SOMETIMES you meet people who affect you strongly, for one reason or another.
Weeks ago I wrote about a friend of a friend, Emma, who has anorexia. She and two others have formed The Only Way is Up Foundation, with the aim of supporting young women and men with eating disorders.
Emma told me how she controlled her eating until she weighed less than three stones. Imagine that – less than three stones. I look at my nephew, who is three, and think he can't be far off a similar weight. I can pick him up and throw him around. Emma was 20, she was a woman.
She starved herself, refusing to acknowledge there was a problem, until one day she collapsed in the street and, as the traffic loomed towards her, scrambled to get up and failed. Her father scooped her up and at that point she said to him: "I don't think I'm very well."
To get herself healthy again has been a struggle, hard fought. She said to me, of the time during recovery: "All I saw was this monster. I was frightened of people seeing me. I was this carcass, this body. It was the most disgusting feeling."
Emma and the foundation have featured in several national papers, a clutch of magazines and she has been on television. It is no secret the media are keen on an eating disorder story – they are easy to illustrate, have a neat story arc (tragic death or amazing recovery) and involve an element of celebrity-bating ("skinny celebs"). But the reality is not so neat. Despite reaching a healthy weight Emma had missed her education, her friends had drifted away and her confidence was annihilated. To cope, she entered beauty pageants.

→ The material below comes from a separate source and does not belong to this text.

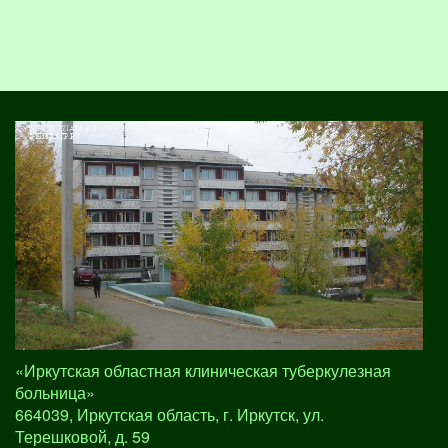
«Иркутская областная клиническая туберкулезная
больница»
664039, Иркутская область, г. Иркутск, ул.
Терешковой, д. 59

"I walked taller and held my head more proudly," she said. "I'll never look in the mirror and love myself but I do look in the mirror and think I'm glad to be here."
I have always scorned beauty pageants as anti-intellectual, brazenly equating a woman's worth with her appearance. Yet here is Emma using the approval gained from such events to steer towards recovery.

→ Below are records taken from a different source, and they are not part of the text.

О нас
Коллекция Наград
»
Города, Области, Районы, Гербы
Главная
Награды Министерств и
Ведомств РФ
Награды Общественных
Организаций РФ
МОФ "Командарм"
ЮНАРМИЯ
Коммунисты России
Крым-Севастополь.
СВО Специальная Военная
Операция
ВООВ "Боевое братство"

Therein lies the essential difficulty with young men and women, eating disorders and the impossibly tricky business of rehabilitation. It is reported that ever younger children are being treated for eating disorders, young men and women are feeling ever more pressure to be thin and attractive. Emma hopes to start going into schools to give talks and attempt to head this off at the pass, sharing that disordered eating is a means of controlling perceived disorder, of expressing and dealing with unhappiness.

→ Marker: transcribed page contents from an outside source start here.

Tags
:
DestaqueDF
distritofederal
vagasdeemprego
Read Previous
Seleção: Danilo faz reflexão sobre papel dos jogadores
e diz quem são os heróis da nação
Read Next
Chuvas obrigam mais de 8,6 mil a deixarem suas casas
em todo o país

Where one person might view the contestants in a beauty pageant as conforming to an unhealthy stereotype, others see them as an impossible ideal and one, at least, uses the construct to bolster her own self-worth.
Emma's experience is horrific yet heartening: a doctor once described her as "the best anorexic" he had met, yet she survived. Speaking to her was eye-opening for the simple fact she illustrates how complicated and multi-faceted are the causes of eating disorders and how varied the solutions. And a benefit too, to be reminded not to judge too harshly or quickly: one woman's sexism is another woman's lifesaver.